20 February 2019
Liliane Bettencourt, France's richest woman, is at the center of a legal drama in which at least 10 people are alleged to have gained access to her vast wealth by exploiting her fragile mental state. Photo: Internet
Liliane Bettencourt, France's richest woman, is at the center of a legal drama in which at least 10 people are alleged to have gained access to her vast wealth by exploiting her fragile mental state.
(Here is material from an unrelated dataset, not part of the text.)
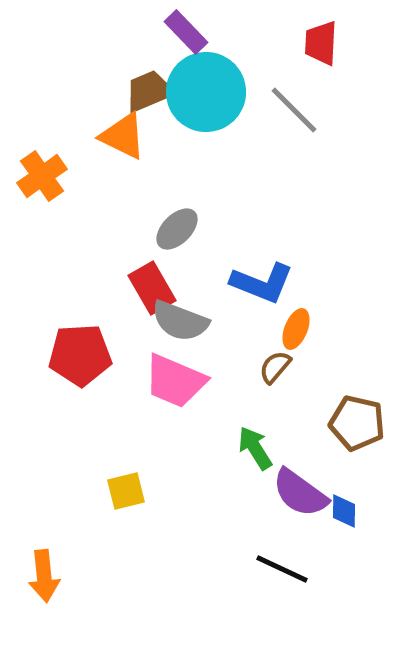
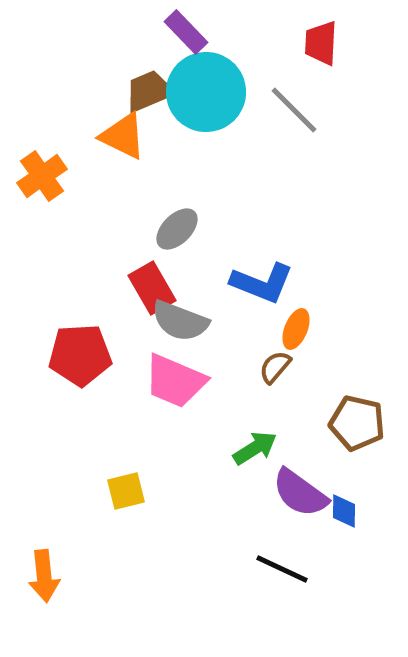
green arrow: rotated 90 degrees clockwise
Photo: Internet

Bettencourt case set to grip France

Ten people are on trial in a French court to answer allegations they capitalised on the mental frailty of France’s richest woman, making off with hundreds of millions of euros in cash, goods and property, including an island in the Seychelles.

The trial, the latest instalment of a saga that has gripped France for years, centres on suspicions that tens of thousands of euros — stuffed into envelopes — ended up in the pockets of the country’s center-right UMP party as it looked to fund the 2007 presidential campaign of Nicolas Sarkozy, according to the Financial Times.
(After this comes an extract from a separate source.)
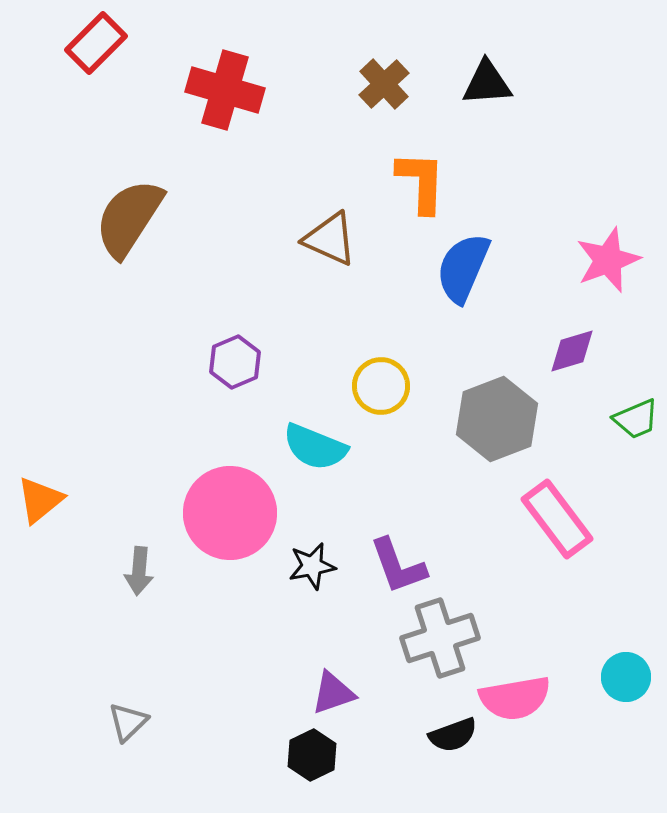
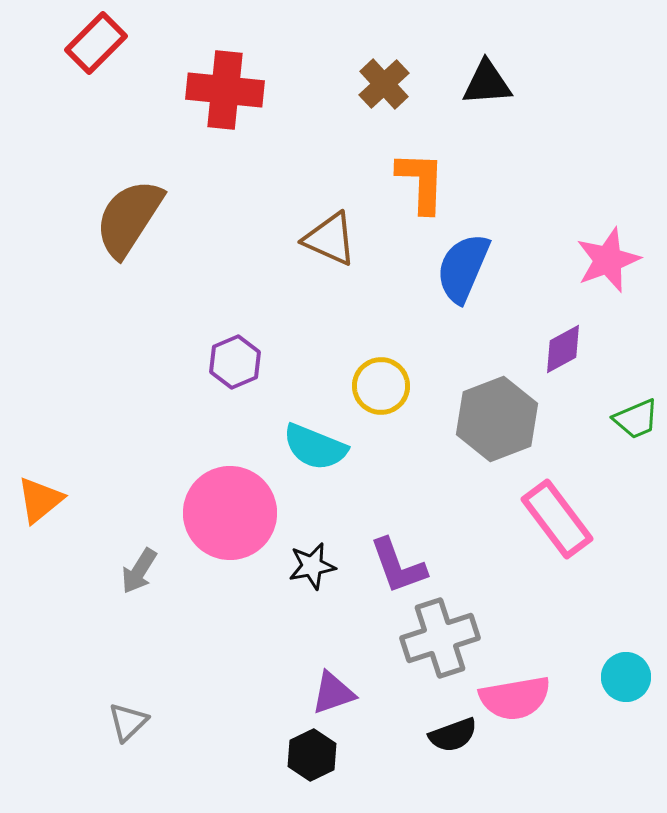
red cross: rotated 10 degrees counterclockwise
purple diamond: moved 9 px left, 2 px up; rotated 12 degrees counterclockwise
gray arrow: rotated 27 degrees clockwise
In October 2013, a criminal investigation involving Sarkozy himself for allegedly soliciting illicit campaign financing was dropped for lack of evidence, although not before investigating judges held France’s former president for 12 hours of questioning.

The central figure in this week’s trial is Françoise Bettencourt-Meyers, the estranged and only daughter of Liliane Bettencourt, the 92-year-old L’Oréal shareholder and the world’s 12th richest individual, according to Forbes, with a fortune estimated at US$38.8 bilion.

Bettencourt-Meyers alleges that at least 10 people cozied up to her mother specifically to gain access to some of her immense wealth and income, thought to be about 1 milion euros a day, at a time when her mental faculties had waned.

One of the people to appear in court starting this week and over the next month is Eric Woerth, France’s former minister of labor and a former UMP party treasurer for eight years.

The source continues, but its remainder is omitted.